_Exercise details_
Exclude the pictures and reproduce the remaining data exactly as written.

_Records provided_

-----

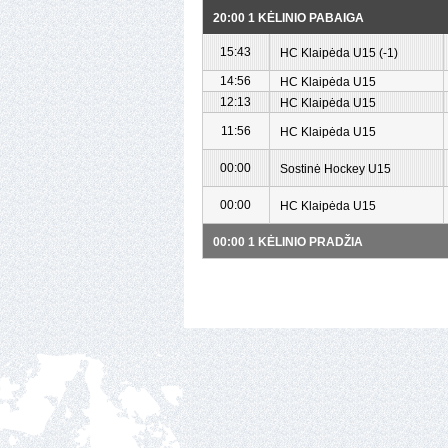
20:00 1 KĖLINIO PABAIGA
15:43
HC Klaipėda U15 (-1)
14:56
HC Klaipėda U15
12:13
HC Klaipėda U15
11:56
HC Klaipėda U15
00:00
Sostinė Hockey U15
00:00
HC Klaipėda U15
00:00 1 KĖLINIO PRADŽIA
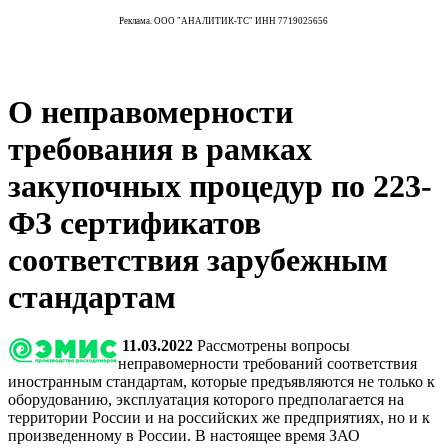
Реклама. ООО "АНАЛИТИК-ТС" ИНН 7719025656
О неправомерности
требования в рамках
закупочных процедур по 223-
ФЗ сертификатов
соответствия зарубежным
стандартам
11.03.2022
Рассмотрены вопросы
неправомерности требований соответствия
иностранным стандартам, которые предъявляются не только к
оборудованию, эксплуатация которого предполагается на
территории России и на российских же предприятиях, но и к
произведенному в России. В настоящее время ЗАО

-----

_Output_
20:00 1 KĖLINIO PABAIGA
15:43
HC Klaipėda U15 (-1)
14:56
HC Klaipėda U15
12:13
HC Klaipėda U15
11:56
HC Klaipėda U15
00:00
Sostinė Hockey U15
00:00
HC Klaipėda U15
00:00 1 KĖLINIO PRADŽIA
Реклама. ООО "АНАЛИТИК-ТС" ИНН 7719025656
О неправомерности
требования в рамках
закупочных процедур по 223-
ФЗ сертификатов
соответствия зарубежным
стандартам
11.03.2022
Рассмотрены вопросы
неправомерности требований соответствия
иностранным стандартам, которые предъявляются не только к
оборудованию, эксплуатация которого предполагается на
территории России и на российских же предприятиях, но и к
произведенному в России. В настоящее время ЗАО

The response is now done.